**Extracted material**
——

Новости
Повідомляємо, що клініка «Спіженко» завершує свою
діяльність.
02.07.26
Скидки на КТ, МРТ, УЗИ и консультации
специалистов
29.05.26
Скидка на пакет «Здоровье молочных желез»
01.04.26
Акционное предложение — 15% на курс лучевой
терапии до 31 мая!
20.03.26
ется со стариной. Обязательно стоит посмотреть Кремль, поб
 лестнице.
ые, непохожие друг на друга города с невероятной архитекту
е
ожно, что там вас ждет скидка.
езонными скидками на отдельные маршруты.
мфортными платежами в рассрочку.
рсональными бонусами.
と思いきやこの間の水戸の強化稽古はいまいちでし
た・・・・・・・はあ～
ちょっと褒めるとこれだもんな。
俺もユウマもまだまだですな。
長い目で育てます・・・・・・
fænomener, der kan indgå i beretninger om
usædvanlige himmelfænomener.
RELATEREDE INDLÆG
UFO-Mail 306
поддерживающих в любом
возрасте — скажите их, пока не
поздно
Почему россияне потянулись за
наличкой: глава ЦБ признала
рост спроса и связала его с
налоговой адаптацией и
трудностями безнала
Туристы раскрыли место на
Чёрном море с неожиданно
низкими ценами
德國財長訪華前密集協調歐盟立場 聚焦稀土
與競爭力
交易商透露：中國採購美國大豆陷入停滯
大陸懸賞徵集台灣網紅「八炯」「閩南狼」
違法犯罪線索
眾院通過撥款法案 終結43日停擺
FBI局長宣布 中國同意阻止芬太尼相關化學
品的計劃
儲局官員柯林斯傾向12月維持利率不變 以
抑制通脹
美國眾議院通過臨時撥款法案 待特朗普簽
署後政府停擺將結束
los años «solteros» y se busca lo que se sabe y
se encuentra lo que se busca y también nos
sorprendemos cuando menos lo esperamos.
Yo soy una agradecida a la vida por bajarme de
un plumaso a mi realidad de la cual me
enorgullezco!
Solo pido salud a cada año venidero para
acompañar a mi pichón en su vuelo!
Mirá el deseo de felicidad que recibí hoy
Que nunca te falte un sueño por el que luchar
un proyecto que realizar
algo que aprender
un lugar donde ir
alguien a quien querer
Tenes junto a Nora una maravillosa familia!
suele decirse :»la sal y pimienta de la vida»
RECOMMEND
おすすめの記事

——

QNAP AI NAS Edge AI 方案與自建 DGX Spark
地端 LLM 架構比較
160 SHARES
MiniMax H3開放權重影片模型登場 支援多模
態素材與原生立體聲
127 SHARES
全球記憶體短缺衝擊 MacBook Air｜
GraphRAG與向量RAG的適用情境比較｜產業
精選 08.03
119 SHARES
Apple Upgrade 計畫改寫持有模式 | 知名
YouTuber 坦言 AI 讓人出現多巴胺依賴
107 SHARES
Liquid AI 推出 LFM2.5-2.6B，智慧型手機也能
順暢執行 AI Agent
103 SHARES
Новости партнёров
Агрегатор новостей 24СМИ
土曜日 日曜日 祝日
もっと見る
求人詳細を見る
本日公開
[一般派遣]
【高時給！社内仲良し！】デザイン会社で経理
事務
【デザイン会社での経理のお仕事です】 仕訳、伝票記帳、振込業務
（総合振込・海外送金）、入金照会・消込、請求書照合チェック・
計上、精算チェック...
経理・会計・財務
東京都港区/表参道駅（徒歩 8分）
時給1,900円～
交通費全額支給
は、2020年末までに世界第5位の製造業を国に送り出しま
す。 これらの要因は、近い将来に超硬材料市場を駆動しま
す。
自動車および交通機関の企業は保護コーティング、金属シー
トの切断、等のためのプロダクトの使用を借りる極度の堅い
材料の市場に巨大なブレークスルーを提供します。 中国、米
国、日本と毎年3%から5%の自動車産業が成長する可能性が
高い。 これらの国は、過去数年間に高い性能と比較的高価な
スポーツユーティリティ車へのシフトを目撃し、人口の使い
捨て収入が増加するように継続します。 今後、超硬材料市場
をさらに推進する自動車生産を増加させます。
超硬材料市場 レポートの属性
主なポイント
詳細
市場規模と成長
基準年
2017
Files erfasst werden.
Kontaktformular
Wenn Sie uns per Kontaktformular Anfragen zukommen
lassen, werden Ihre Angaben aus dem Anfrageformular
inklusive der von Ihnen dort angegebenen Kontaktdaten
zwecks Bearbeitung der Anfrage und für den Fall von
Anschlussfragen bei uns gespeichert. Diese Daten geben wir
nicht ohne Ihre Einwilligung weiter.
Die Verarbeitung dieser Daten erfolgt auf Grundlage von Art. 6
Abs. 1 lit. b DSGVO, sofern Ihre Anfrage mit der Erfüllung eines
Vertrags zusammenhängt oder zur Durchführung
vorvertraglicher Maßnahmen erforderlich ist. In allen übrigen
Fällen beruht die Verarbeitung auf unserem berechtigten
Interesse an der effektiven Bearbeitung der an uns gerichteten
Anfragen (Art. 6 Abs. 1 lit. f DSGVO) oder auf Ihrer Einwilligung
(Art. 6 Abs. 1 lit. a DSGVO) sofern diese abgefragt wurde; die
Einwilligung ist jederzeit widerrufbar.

——

**The problem**
Report every line of the data above that contains the string "oder" by copying it in full.

**Exercise response**
Vertrags zusammenhängt oder zur Durchführung
Anfragen (Art. 6 Abs. 1 lit. f DSGVO) oder auf Ihrer Einwilligung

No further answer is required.